What to produce
For the material below, reproduce exactly each line from the one that has "Stay Connected" through the one that has "So we had to", and no others; pictures stay out.

START Source records

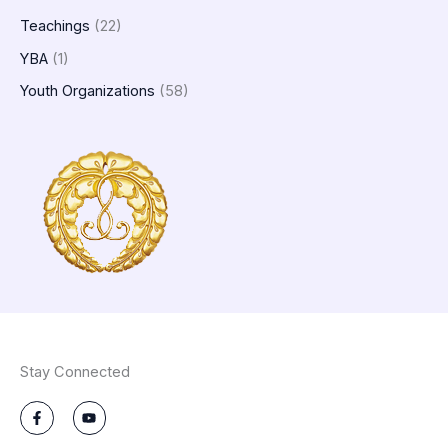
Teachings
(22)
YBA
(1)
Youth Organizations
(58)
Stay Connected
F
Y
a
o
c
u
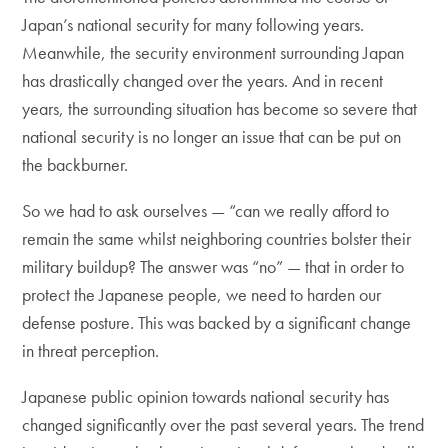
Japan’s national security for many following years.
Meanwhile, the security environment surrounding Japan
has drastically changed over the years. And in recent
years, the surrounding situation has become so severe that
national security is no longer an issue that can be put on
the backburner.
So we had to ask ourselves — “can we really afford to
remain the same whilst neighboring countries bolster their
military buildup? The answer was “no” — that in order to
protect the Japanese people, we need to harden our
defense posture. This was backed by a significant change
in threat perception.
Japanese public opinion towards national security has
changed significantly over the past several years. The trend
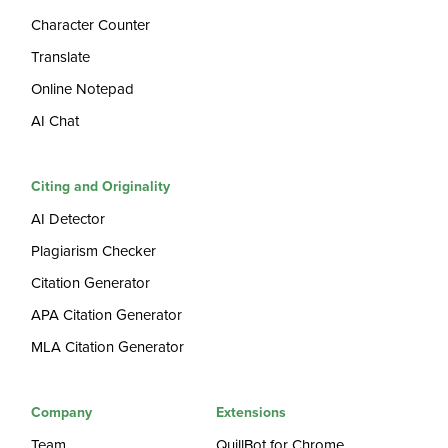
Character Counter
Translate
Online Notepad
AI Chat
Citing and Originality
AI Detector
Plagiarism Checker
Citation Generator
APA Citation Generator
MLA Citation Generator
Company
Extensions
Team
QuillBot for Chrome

END Source records
START Source records

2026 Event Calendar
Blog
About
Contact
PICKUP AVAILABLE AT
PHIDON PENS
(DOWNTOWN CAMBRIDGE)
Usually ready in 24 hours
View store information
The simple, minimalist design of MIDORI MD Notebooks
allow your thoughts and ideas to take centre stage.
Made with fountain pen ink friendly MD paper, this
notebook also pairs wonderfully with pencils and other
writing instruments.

END Source records
START Source records

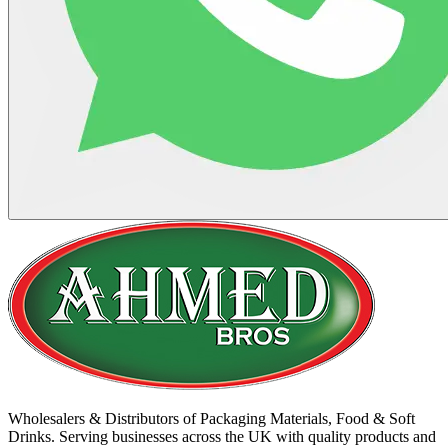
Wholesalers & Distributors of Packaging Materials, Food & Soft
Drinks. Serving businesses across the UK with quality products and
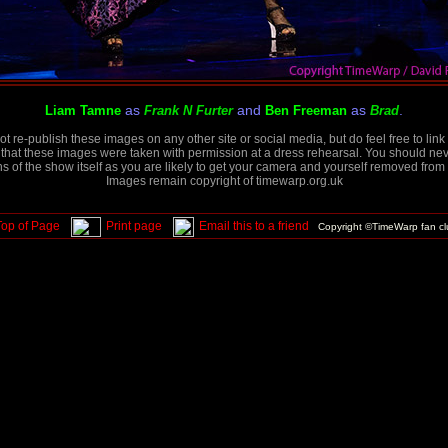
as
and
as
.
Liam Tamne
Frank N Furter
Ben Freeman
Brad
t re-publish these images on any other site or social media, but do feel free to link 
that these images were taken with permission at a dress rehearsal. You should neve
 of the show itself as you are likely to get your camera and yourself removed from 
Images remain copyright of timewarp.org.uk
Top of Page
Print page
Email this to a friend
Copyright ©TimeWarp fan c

END Source records

Your solution
Stay Connected
F
Y
a
o
c
u
Japan’s national security for many following years.
Meanwhile, the security environment surrounding Japan
has drastically changed over the years. And in recent
years, the surrounding situation has become so severe that
national security is no longer an issue that can be put on
the backburner.
So we had to ask ourselves — “can we really afford to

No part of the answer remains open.